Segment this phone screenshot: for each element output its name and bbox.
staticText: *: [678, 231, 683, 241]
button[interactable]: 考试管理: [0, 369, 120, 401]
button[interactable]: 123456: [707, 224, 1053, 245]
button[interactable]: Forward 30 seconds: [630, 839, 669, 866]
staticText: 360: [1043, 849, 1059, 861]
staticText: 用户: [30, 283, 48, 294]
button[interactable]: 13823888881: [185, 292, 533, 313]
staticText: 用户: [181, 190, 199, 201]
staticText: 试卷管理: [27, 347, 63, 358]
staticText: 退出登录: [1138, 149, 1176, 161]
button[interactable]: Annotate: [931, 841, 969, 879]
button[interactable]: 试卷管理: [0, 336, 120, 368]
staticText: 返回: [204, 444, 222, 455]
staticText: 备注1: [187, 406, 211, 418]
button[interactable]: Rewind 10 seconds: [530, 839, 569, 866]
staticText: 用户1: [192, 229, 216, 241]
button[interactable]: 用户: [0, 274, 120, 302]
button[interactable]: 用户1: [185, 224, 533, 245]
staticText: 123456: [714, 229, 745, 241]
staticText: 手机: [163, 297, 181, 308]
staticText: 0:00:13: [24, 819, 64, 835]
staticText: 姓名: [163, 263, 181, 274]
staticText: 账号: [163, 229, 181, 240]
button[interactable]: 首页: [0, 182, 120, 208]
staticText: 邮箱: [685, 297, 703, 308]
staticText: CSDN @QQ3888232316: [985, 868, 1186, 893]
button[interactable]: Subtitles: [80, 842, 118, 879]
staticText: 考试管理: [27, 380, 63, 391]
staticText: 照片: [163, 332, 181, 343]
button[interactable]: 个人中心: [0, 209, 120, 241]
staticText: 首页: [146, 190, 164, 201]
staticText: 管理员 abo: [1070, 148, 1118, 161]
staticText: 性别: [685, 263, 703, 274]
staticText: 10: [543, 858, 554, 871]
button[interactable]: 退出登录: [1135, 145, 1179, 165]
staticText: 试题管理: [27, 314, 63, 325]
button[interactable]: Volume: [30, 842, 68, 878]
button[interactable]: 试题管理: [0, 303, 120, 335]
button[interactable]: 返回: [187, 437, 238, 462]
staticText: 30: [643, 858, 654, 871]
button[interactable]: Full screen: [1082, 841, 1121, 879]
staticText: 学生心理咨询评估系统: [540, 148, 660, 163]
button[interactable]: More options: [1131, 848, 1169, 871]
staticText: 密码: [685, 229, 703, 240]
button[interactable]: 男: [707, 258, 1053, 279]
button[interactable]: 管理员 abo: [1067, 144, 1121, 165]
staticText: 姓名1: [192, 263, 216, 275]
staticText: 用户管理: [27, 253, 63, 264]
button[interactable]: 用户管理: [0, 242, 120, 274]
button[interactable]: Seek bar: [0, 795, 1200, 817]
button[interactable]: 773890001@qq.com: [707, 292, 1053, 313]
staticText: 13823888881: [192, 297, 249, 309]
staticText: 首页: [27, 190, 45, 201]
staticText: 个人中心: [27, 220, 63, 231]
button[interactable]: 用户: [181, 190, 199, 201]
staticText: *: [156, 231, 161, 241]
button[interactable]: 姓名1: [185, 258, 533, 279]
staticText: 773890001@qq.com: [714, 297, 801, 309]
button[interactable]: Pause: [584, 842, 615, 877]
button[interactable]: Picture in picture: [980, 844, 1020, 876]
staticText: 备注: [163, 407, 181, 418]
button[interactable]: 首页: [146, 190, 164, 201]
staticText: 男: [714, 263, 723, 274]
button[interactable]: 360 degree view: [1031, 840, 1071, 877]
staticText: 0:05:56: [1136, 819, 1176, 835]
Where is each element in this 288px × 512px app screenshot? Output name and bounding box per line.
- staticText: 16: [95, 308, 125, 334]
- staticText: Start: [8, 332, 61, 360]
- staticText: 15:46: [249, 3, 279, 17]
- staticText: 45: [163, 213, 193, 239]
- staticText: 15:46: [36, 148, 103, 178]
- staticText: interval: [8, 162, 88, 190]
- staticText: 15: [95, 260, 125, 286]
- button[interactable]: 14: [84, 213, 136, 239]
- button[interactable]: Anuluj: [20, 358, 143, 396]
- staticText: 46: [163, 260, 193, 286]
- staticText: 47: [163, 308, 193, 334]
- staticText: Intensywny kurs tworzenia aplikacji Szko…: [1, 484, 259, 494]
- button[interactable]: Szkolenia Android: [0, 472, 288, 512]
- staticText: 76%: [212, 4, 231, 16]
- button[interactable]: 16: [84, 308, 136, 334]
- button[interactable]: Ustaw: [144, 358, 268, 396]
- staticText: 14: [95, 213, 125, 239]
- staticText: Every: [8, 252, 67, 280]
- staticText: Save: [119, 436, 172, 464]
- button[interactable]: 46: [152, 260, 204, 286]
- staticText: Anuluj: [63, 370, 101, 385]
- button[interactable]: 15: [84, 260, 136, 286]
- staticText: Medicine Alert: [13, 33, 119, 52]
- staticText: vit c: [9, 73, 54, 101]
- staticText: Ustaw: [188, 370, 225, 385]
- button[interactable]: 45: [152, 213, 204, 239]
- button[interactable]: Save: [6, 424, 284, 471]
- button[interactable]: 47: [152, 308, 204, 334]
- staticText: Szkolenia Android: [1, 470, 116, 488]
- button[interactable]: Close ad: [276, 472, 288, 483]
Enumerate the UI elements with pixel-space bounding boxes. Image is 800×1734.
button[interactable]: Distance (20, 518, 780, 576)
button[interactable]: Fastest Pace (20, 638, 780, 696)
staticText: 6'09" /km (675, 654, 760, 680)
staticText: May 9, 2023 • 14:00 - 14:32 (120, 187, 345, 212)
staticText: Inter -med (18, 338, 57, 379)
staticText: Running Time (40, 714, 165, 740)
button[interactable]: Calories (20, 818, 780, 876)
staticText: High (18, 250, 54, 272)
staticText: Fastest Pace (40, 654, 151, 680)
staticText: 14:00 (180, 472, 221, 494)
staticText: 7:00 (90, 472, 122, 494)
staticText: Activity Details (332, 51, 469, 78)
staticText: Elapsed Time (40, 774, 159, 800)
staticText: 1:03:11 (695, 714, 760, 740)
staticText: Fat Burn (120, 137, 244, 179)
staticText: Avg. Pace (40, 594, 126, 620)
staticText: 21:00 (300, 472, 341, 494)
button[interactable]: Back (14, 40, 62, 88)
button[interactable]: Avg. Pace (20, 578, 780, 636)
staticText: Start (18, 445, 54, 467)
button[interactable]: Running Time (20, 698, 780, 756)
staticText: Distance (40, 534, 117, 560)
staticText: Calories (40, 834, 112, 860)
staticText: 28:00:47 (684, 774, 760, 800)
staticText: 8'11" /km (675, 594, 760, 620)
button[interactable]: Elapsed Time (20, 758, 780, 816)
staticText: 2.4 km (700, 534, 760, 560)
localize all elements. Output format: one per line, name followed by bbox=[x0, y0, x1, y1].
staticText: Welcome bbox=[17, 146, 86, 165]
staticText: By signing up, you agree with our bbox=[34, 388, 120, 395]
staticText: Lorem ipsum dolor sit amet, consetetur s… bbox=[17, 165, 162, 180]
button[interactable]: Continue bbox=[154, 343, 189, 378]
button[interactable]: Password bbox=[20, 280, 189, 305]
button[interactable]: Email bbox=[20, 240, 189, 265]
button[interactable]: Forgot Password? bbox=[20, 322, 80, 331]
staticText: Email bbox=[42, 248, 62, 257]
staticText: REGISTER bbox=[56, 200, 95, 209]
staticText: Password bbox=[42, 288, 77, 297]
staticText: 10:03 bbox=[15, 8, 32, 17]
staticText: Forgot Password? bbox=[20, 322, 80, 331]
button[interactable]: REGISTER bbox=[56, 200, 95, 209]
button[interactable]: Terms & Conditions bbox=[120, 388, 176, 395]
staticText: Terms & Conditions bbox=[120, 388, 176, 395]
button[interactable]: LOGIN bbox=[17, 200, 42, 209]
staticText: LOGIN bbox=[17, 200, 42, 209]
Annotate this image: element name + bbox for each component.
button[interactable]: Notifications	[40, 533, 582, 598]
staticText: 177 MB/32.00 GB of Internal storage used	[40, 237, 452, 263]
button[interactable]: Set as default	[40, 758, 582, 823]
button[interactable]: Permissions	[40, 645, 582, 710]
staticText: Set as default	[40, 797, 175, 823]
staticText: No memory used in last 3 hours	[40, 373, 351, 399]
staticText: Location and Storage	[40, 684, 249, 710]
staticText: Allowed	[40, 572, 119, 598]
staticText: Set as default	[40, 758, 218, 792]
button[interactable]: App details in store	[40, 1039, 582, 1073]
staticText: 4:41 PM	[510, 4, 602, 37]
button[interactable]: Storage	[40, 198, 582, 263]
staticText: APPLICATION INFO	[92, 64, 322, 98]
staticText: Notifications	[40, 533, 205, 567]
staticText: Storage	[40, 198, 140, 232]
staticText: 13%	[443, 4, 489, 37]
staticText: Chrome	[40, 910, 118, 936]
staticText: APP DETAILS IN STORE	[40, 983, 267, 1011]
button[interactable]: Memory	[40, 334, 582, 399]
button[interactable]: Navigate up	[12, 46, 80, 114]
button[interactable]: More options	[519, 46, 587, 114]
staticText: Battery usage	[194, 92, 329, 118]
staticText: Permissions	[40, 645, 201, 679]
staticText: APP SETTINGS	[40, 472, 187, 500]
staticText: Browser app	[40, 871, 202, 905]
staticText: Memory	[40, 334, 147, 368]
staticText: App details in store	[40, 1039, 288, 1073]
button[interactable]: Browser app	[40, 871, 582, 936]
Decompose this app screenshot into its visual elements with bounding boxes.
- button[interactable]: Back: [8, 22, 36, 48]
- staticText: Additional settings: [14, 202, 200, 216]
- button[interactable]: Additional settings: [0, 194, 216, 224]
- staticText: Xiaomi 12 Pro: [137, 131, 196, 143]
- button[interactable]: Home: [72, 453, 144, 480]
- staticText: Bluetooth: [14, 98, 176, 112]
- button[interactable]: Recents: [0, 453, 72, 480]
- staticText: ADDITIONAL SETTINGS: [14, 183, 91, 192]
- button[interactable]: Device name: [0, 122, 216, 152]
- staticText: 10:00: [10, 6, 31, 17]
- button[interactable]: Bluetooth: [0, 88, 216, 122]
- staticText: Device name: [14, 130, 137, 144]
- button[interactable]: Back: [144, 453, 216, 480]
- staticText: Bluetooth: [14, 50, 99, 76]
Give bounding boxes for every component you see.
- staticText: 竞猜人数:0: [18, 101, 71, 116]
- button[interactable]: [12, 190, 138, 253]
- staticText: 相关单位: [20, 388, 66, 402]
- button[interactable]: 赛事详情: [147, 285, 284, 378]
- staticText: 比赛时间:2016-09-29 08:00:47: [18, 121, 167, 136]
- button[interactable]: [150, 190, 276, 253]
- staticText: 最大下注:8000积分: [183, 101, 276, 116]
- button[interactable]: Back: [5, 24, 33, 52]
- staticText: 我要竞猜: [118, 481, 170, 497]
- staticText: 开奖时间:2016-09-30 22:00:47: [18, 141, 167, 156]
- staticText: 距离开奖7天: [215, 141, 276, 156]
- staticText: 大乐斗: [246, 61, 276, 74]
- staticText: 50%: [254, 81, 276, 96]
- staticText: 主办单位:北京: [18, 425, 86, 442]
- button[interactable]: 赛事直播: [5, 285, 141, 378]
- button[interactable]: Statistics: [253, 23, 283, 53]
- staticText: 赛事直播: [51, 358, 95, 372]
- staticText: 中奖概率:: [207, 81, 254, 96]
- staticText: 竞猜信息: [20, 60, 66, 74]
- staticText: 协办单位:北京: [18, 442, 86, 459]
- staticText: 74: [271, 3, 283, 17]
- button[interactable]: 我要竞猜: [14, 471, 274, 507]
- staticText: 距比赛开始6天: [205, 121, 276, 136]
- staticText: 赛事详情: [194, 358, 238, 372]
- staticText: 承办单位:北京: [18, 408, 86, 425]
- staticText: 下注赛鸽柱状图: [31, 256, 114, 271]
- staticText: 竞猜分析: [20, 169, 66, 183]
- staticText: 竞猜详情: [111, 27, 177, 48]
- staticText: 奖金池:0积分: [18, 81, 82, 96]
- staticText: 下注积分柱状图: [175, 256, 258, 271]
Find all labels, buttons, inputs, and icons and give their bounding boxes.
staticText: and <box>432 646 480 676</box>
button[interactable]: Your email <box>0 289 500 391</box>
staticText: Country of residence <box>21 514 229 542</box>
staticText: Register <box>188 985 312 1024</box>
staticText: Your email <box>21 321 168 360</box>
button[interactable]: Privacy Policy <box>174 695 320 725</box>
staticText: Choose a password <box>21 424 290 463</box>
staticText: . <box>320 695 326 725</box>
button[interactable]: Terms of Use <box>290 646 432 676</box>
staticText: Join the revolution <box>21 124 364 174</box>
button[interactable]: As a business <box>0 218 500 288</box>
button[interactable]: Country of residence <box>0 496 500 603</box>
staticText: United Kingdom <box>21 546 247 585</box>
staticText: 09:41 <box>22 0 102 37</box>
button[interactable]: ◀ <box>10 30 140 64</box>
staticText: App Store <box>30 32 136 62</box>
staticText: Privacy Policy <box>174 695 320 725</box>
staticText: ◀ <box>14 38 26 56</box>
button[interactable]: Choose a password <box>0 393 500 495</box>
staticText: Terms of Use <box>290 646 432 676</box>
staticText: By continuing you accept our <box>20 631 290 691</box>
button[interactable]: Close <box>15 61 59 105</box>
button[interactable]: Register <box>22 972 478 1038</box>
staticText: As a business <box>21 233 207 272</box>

[YOUR ASSIGNMENT]:
Look through the entries above and find each line where the word "Calories" occurs; copy those lines.

[EXERCISE RESPONSE]:
button[interactable]: Calories (20, 818, 780, 876)
staticText: Calories (40, 834, 112, 860)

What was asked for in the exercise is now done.